Opium, cinchona, and other stimulants of a similar kind, which exercise a powerful action on the animal machine, contribute also to excite the action of the pile.

EXPERIMENT I.

In the last sitting of the Institute of Bologna, at which I was present, I constructed two piles, each composed of fifteen pieces of silver and zinc, employing for the one an extract of opium, and for the other an infusion of cinchona in alcohol. I covered the piles with two equal receivers; formed an insulated plenum, by pouring mercury around the bottoms of them; and placed weights on the receivers sufficient to prevent the mercury from raising them. At the end of some hours, I found a remarkable elevation of the surface of the mercury, so that the receivers remained fixed without requiring any weight to keep them down.

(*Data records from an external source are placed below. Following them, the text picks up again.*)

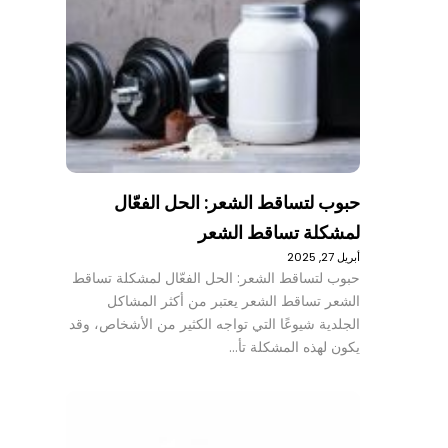
حبوب لتساقط الشعر: الحل الفعّال
لمشكلة تساقط الشعر
أبريل 27, 2025
حبوب لتساقط الشعر: الحل الفعّال لمشكلة تساقط
الشعر تساقط الشعر يعتبر من أكثر المشاكل
الجلدية شيوعًا التي تواجه الكثير من الأشخاص، وقد
يكون لهذه المشكلة تأ…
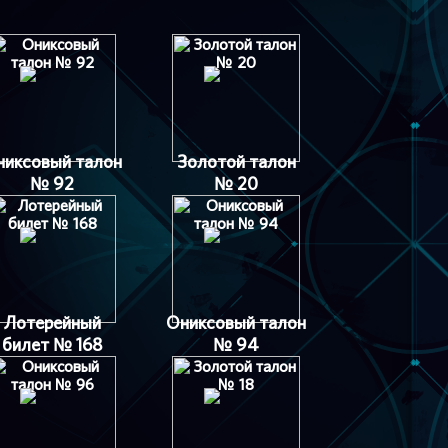
никсовый талон
Золотой талон
№ 92
№ 20
Лотерейный
Ониксовый талон
билет № 168
№ 94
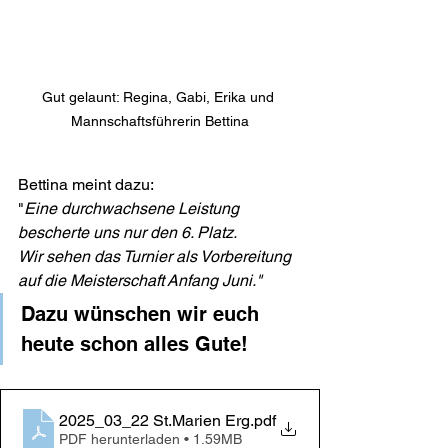
Gut gelaunt: Regina, Gabi, Erika und 
Mannschaftsführerin Bettina
Bettina meint dazu:
"
Eine durchwachsene Leistung 
bescherte uns nur den 6. Platz. 
Wir sehen das Turnier als Vorbereitung 
auf die Meisterschaft Anfang Juni."
Dazu wünschen wir euch 
heute schon alles Gute!
2025_03_22 St.Marien Erg
.pdf
PDF herunterladen • 1.59MB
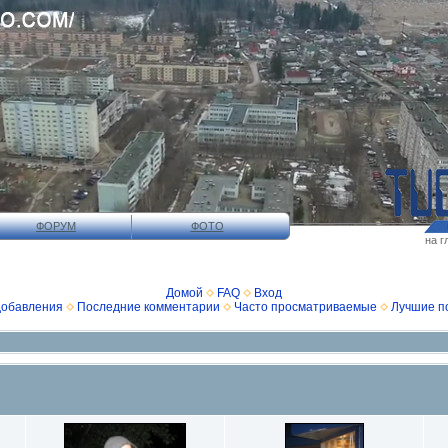
ФОРУМ
ФОТО
на г
Домой
FAQ
Вход
добавления
Последние комментарии
Часто просматриваемые
Лучшие п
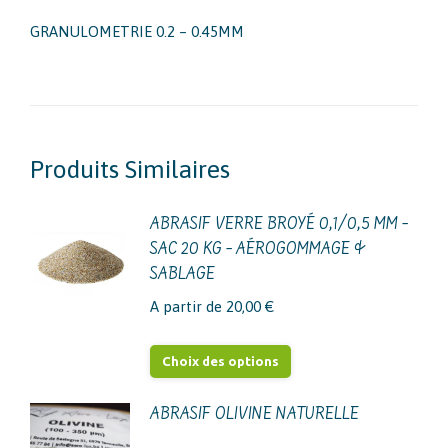
GRANULOMETRIE 0.2 – 0.45MM
Produits Similaires
ABRASIF VERRE BROYÉ 0,1/0,5 MM –
SAC 20 KG – AÉROGOMMAGE &
SABLAGE
A partir de
20,00
€
Ce
Choix des options
produit
a
ABRASIF OLIVINE NATURELLE
plusieurs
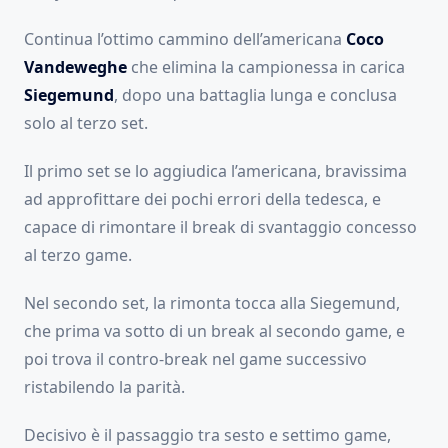
Continua l’ottimo cammino dell’americana
Coco
Vandeweghe
che elimina la campionessa in carica
Siegemund
, dopo una battaglia lunga e conclusa
solo al terzo set.
Il primo set se lo aggiudica l’americana, bravissima
ad approfittare dei pochi errori della tedesca, e
capace di rimontare il break di svantaggio concesso
al terzo game.
Nel secondo set, la rimonta tocca alla Siegemund,
che prima va sotto di un break al secondo game, e
poi trova il contro-break nel game successivo
ristabilendo la parità.
Decisivo è il passaggio tra sesto e settimo game,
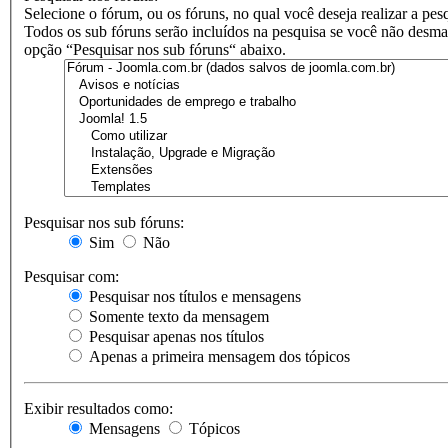
Selecione o fórum, ou os fóruns, no qual você deseja realizar a pes
Todos os sub fóruns serão incluídos na pesquisa se você não desma
opção “Pesquisar nos sub fóruns“ abaixo.
Pesquisar nos sub fóruns:
Sim
Não
Pesquisar com:
Pesquisar nos títulos e mensagens
Somente texto da mensagem
Pesquisar apenas nos títulos
Apenas a primeira mensagem dos tópicos
Exibir resultados como:
Mensagens
Tópicos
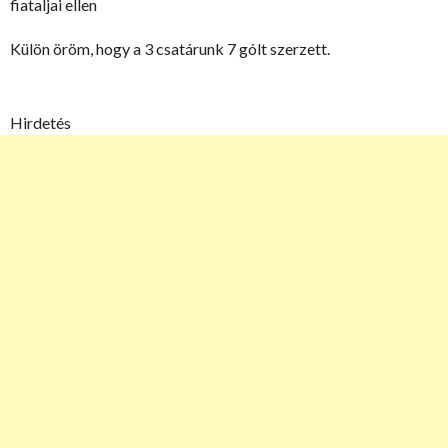
fiataljai ellen
Külön öröm, hogy a 3 csatárunk 7 gólt szerzett.
Hirdetés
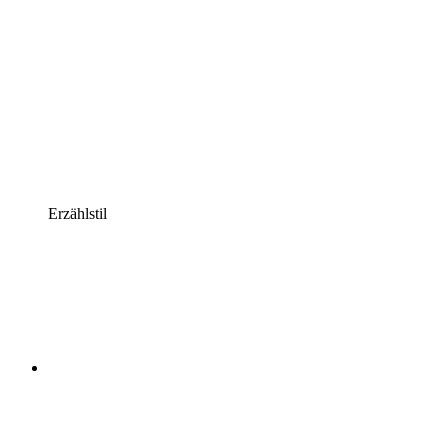
Erzählstil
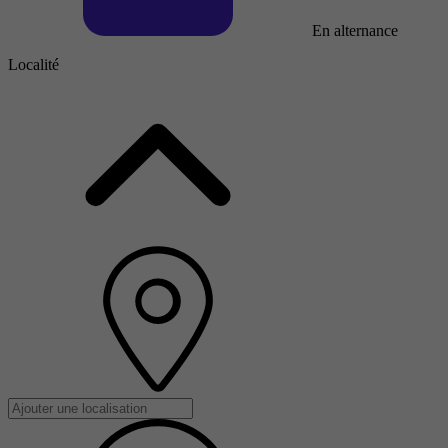
En alternance
Localité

In the bell which covered the pile where extract of opium had been employed, the mercury rose more than an inch; but in that covering the other, where cinchona had been used, the elevation of the mercury was scarcely three lines.

EXPERIMENT II.

Having successively introduced a taper into each of the two receivers before mentioned, it was immediately extinguished in that containing the pile with the extract of opium; but in the other containing the pile with the infusion of cinchona, it continued burning for some time. I found also that four of the plates, at the bottom of the pile where I employed opium, had suffered from the action of the mercury; and that some others, to the height of about three inches and a half, exhibited a few globules of that metal. The pile in which I employed infusion of cinchona showed scarcely any signs of the action of the mercury.

EXPERIMENT III.

As I concluded that the pile in which I had employed the alcoholic extract of opium possessed more activity than the other, I examined it for four or five days successively. I tried the flame of a taper with the same result as before, and assured myself that this pile retained the Galvanic power, though a little weakened, even till the eighth day. On the other hand, twenty-four hours had scarcely elapsed, when the pile in which alcohol and cinchona had been employed exhibited no signs of activity.

EXPERIMENT IV.

I constructed two piles, in the same manner, with pieces of pasteboard interposed, which had been previously moistened with strong solutions of camphor and of castor oil, in pure alcohol. In these two piles the Galvanic effects were much weaker in every respect than those observed in the preceding experiment; for, besides the explosion being less, the elevation of water in the insulated plenum was very small, and the alteration of the flame was scarcely sensible.

EXPERIMENT V.

I was able to convince myself that the effects of the two piles, before mentioned, were the immediate result of the substances dissolved, and not of the alcohol; for, having constructed a pile of thirty plates of silver and zinc, with pieces of pasteboard interposed, moistened with pure alcohol, I observed no signs of Galvanism; and the case was the same when I employed a pile of zinc combined with copper and other metals.